Brack, Carmen; Kynn, Mary; Murchie, Peter; Makin, Stephen.
Afiliação
  • Brack C; Centre for Rural Health, Institute of Applied Health Sciences, University of Aberdeen, Aberdeen, AB25 2ZD, United Kingdom.
  • Kynn M; Institute of Applied Health Sciences, University of Aberdeen, Aberdeen, AB25 2ZD, United Kingdom.
  • Murchie P; Academic Primary Care Group, Institute of Applied Health Sciences, University of Aberdeen, Aberdeen, AB25 2ZD, United Kingdom.
  • Makin S; Centre for Rural Health, Institute of Applied Health Sciences, University of Aberdeen, Aberdeen, AB25 2ZD, United Kingdom.
Age Ageing ; 52(11)2023 11 02.
Article em En | MEDLINE | ID: mdl-37993406
ABSTRACT

INTRODUCTION:

Identification of people who have or are at risk of frailty enables targeted interventions, and the use of tools that screen for frailty using electronic records (which we term as validated electronic frailty measures (VEFMs)) within primary care is incentivised by NHS England.

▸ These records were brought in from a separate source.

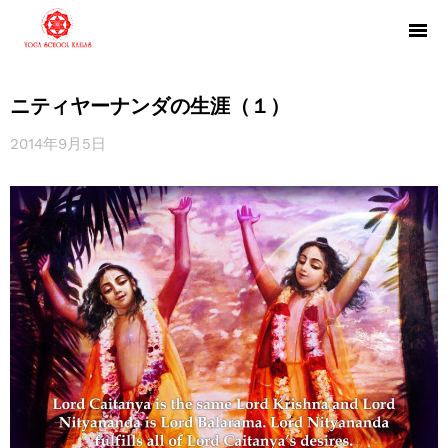
ニティヤーナンダの生涯（１）
2014年9月5日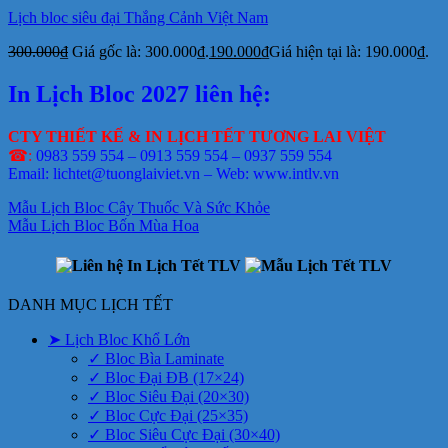
Lịch bloc siêu đại Thắng Cảnh Việt Nam
300.000
₫
Giá gốc là: 300.000₫.
190.000
₫
Giá hiện tại là: 190.000₫.
In Lịch Bloc 2027 liên hệ:
CTY THIẾT KẾ & IN LỊCH TẾT TƯƠNG LAI VIỆT
☎:
0983 559 554 – 0913 559 554 – 0937 559 554
Email: lichtet@tuonglaiviet.vn – Web: www.intlv.vn
Mẫu Lịch Bloc Cây Thuốc Và Sức Khỏe
Mẫu Lịch Bloc Bốn Mùa Hoa
DANH MỤC LỊCH TẾT
➤ Lịch Bloc Khổ Lớn
✓ Bloc Bìa Laminate
✓ Bloc Đại ĐB (17×24)
✓ Bloc Siêu Đại (20×30)
✓ Bloc Cực Đại (25×35)
✓ Bloc Siêu Cực Đại (30×40)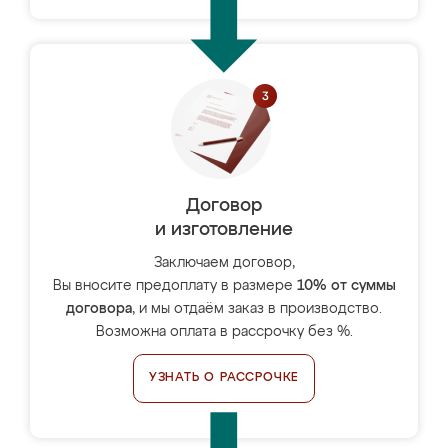
Договор
и изготовление
Заключаем договор,
Вы вносите предоплату в размере
10% от суммы
договора
, и мы отдаём заказ в производство.
Возможна оплата в рассрочку без %.
УЗНАТЬ О РАССРОЧКЕ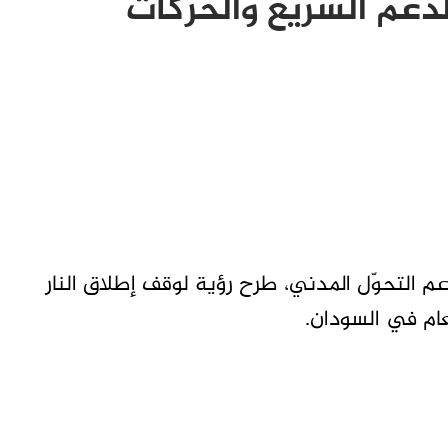
عم السريع والحركات
م التحوّل المدني، طرح رؤية لوقف إطلاق النار
ام في السودان.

We carried out a systematic review to establish the sensitivity and specificity of available primary care VEFMs when compared to a reference standard in-person assessment.

METHODS:

Medline, Pubmed, CENTRAL, CINHAL and Embase searches identified studies comparing a primary care VEFM with in-person assessment. Studies were quality assessed using Quality Assessment of Diagnostic Accuracy Studies revised tool. Sensitivity and specificity values were extracted or were calculated and pooled using StatsDirect.

RESULTS:

There were 2,245 titles screened, with 10 studies included. These described three different index tests electronic frailty index (eFI), claims-based frailty index (cFI) and polypharmacy. Frailty Phenotype was the reference standard in each study. One study of 60 patients examined the eFI, reporting a sensitivity of 0.84 (95% CI = 0.55, 0.98) and a specificity of 0.78 (0.64, 0.89). Two studies of 7,679 patients examined cFI, with a pooled sensitivity of 0.48 (95% CI = 0.23, 0.74) and a specificity of 0.80 (0.53, 0.98). Seven studies of 34,328 patients examined a polypharmacy as a screening tool (defined as more than or equal to five medications) with a pooled sensitivity of 0.61 (95% CI = 0.50, 0.72) and a specificity of 0.66 (0.58, 0.73).

CONCLUSIONS:

eFI is the best-performing VEFM; however, based on our analysis of an average UK GP practice, it would return a high number of false-positive results. In conclusion, existing electronic frailty tools may not be appropriate for primary care-based population screening.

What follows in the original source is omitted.